Managing sleep disordered breathing has become increasingly important within the practicing dental profession. Sleep disordered breathing, which includes simple snoring, obstructive sleep apnea (OSA), and upper airway resistance syndrome affects at least 25% of adults. The dental profession has the opportunity to treat patients, starting with identifying a sleep-related disorder, referring patients to a physician for evaluation, and assisting with the management of sleep disorders. Dr. Stan Farrell, a member of the American Academy of Dental Sleep Medicine and board certified with the American Board of Orofacial Pain, has extensive training in treating sleep apnea and other sleep disorders. AZ TMJ offers one of the leading alternatives for the CPAP, which is an oral appliance that can be used in conjunction with a CPAP or as a stand-alone oral appliance depending on the severity of the individual’s OSA. If you think you might be suffering from obstructive sleep apnea, call Dr. Farrell at 480-945-3629 to set your consultation and visit AZ TMJ at www.headpaininstitute.com.

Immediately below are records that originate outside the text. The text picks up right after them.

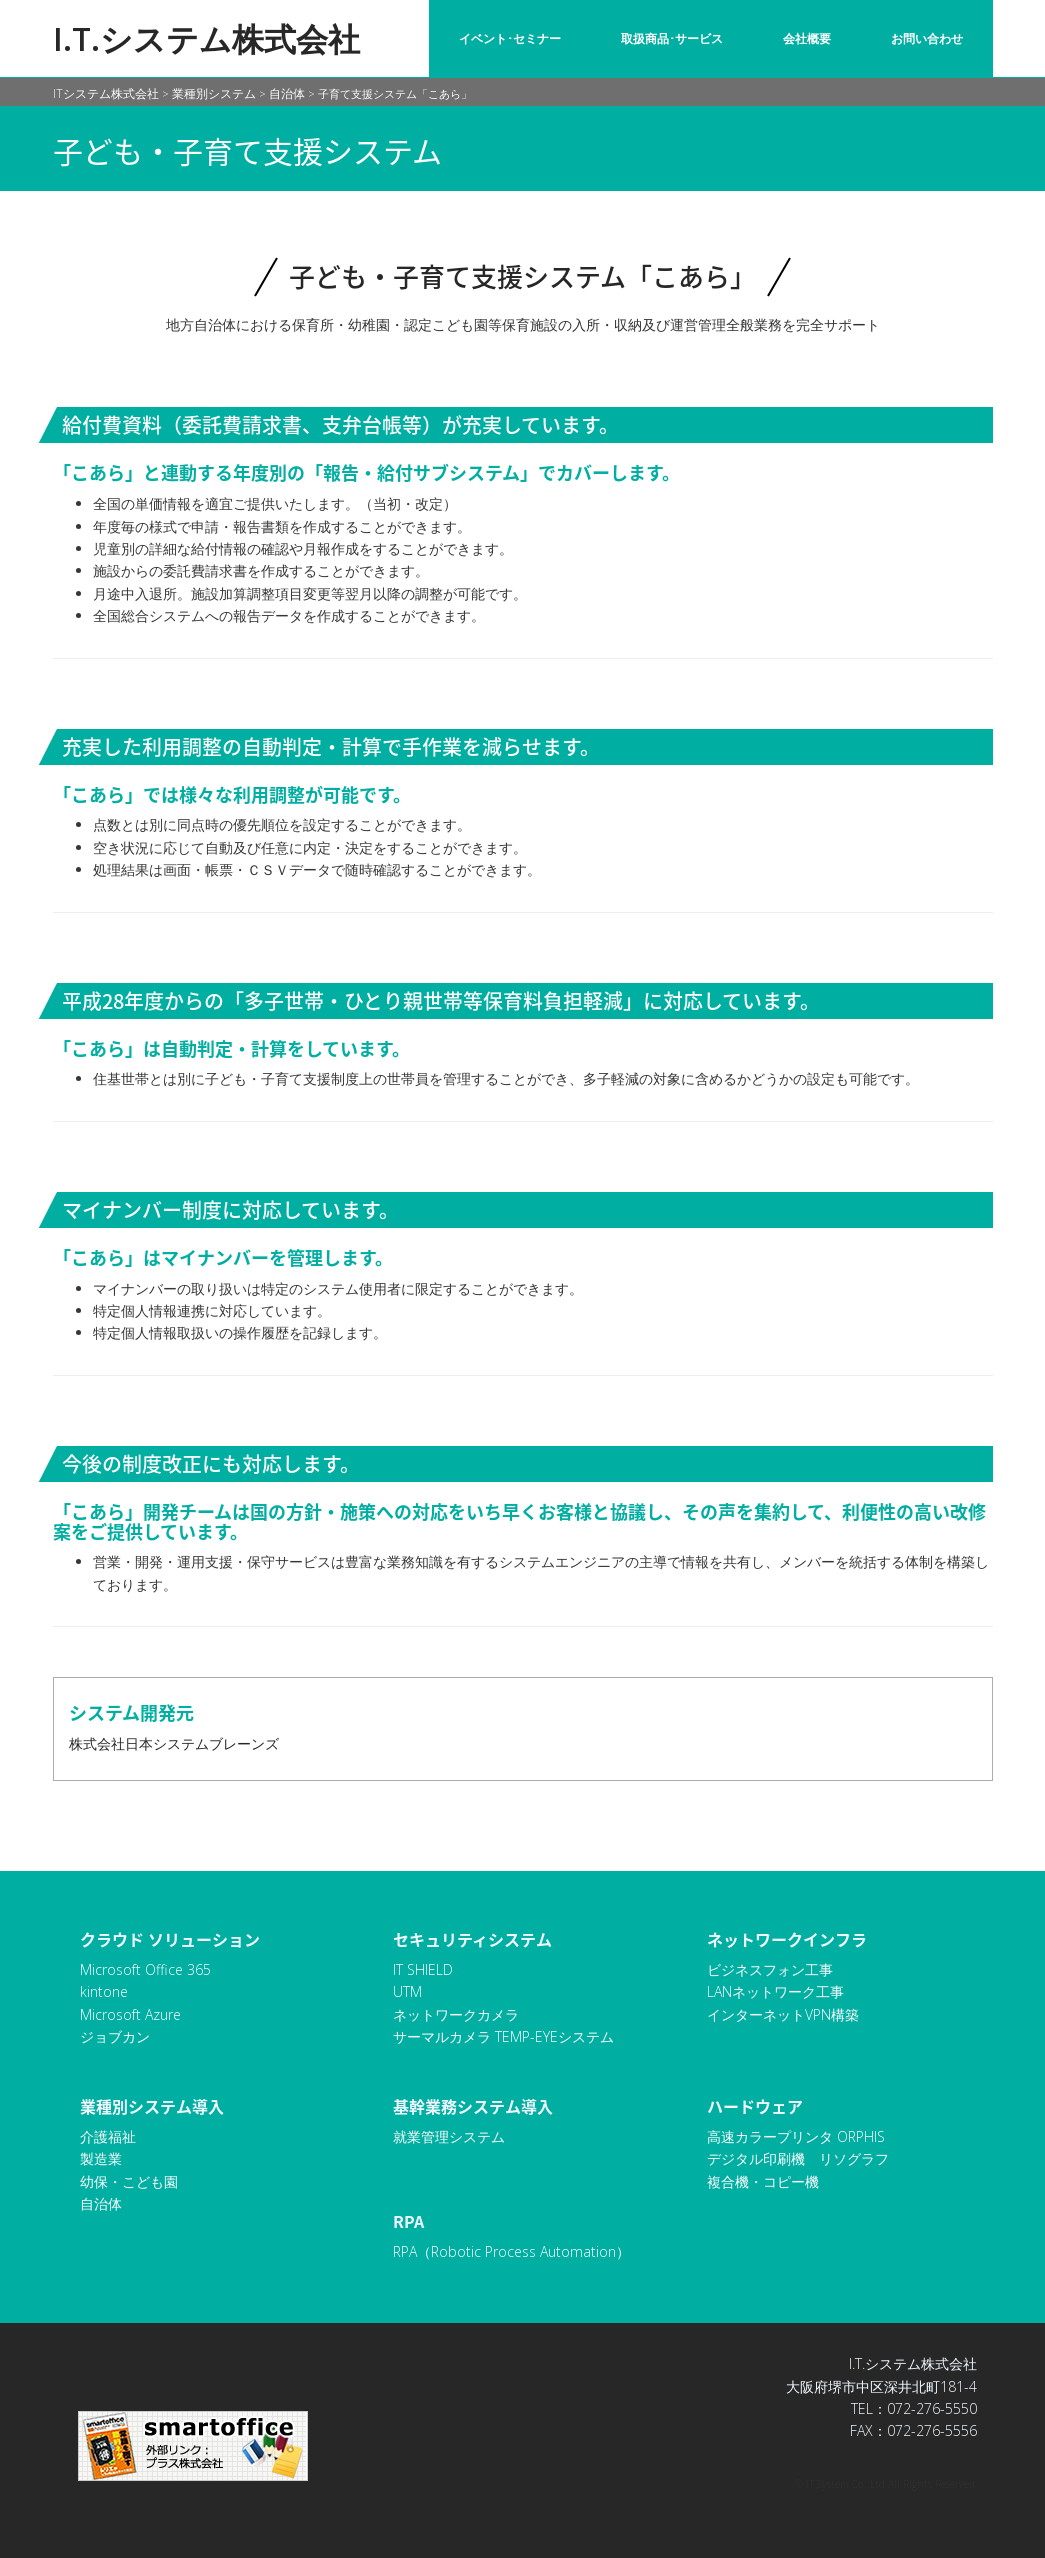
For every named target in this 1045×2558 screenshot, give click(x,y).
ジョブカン (115, 2036)
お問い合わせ (927, 38)
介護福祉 (108, 2136)
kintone (104, 1991)
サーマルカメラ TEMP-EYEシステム (503, 2036)
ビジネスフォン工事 (770, 1969)
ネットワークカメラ (456, 2014)
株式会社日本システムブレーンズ (174, 1743)
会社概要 (807, 38)
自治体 (101, 2203)
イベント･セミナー (510, 38)
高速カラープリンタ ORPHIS (796, 2136)
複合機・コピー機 (763, 2181)
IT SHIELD (423, 1969)
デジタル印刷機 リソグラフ (798, 2158)
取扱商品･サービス (672, 38)
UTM (407, 1991)
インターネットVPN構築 (783, 2014)
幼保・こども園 (129, 2181)
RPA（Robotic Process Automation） (511, 2251)
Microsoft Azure (130, 2014)
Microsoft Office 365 (145, 1969)
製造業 (101, 2158)
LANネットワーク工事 (775, 1991)
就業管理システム (449, 2136)
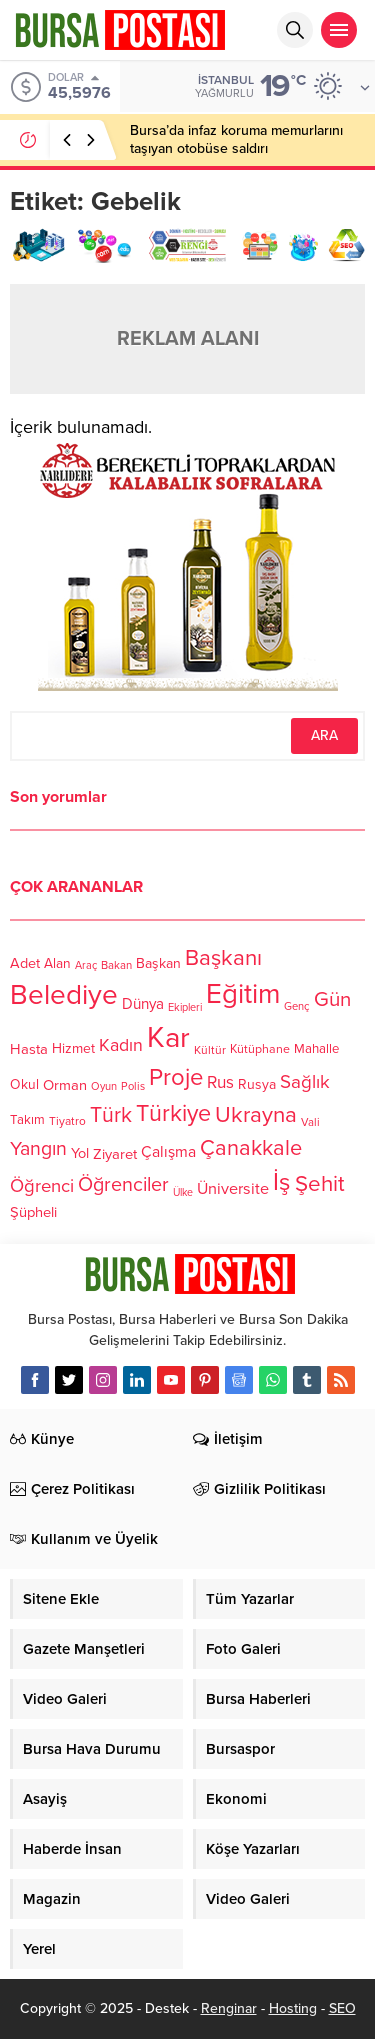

Padma A, Ramakrishnan N, Narayanan V.
Sleep disordered breathing is a term which includes simple snoring, upper airway resistance syndrome, and obstructive sleep apnea (OSA). Simple snoring is a common complaint affecting 45% of adults occasionally and 25% of adults habitually and is a sign of upper airway obstruction. Snoring has also been identified as a possible risk factor for hypertension, ischemic heart disease, and stroke. The role of dentistry in sleep disorders is becoming more significant, especially in co-managing patients with simple snoring and mild to moderate OSA. The practicing dental professional has the opportunity to assist patients at a variety of levels, starting with the recognition of a sleep-related disorder, referring patients to a physician for evaluation, and assisting in the management of sleep disorders. Obesity is the main predisposing factor for OSA. In nonobese patients, craniofacial anomalies like micrognathia and retrognathia may also predispose to OSA. Diagnosis of OSA is made on the basis of the history and physical examination and investigations such as polysomnography, limited channel testing, split-night testing, and oximetry. Nocturnal attended polysomnography, which requires an overnight stay in a sleep facility, is the standard diagnostic modality in determining if a patient has OSA. As far as treatment is concerned, the less invasive procedures are to be preferred to the more invasive options. The first and simplest option would be behavior modification, followed by insertion of oral devices suited to the patient, especially in those with mild to moderate OSA. Continuous positive airway pressure (CPAP) and surgical options are chosen for patients with moderate to severe OSA. The American Academy of Sleep Medicine (AAOSM) has recommended oral appliances for use in patients with primary snoring and mild to moderate OSA. It can also be used in patients with a lesser degree of oxygen saturation, relatively less day time sleepiness, lower frequency of apnea, those who are intolerant to CPAP, or those who refuse surgery. Oral appliances improve the blood oxygen saturation levels as they relieve apnea in 20-75% of patients. They reduce the apnea-hypopnea index (AHI) by 50% or to < 10 events per h. Oral appliances also reduce the AHI to normal in 50-60% patients.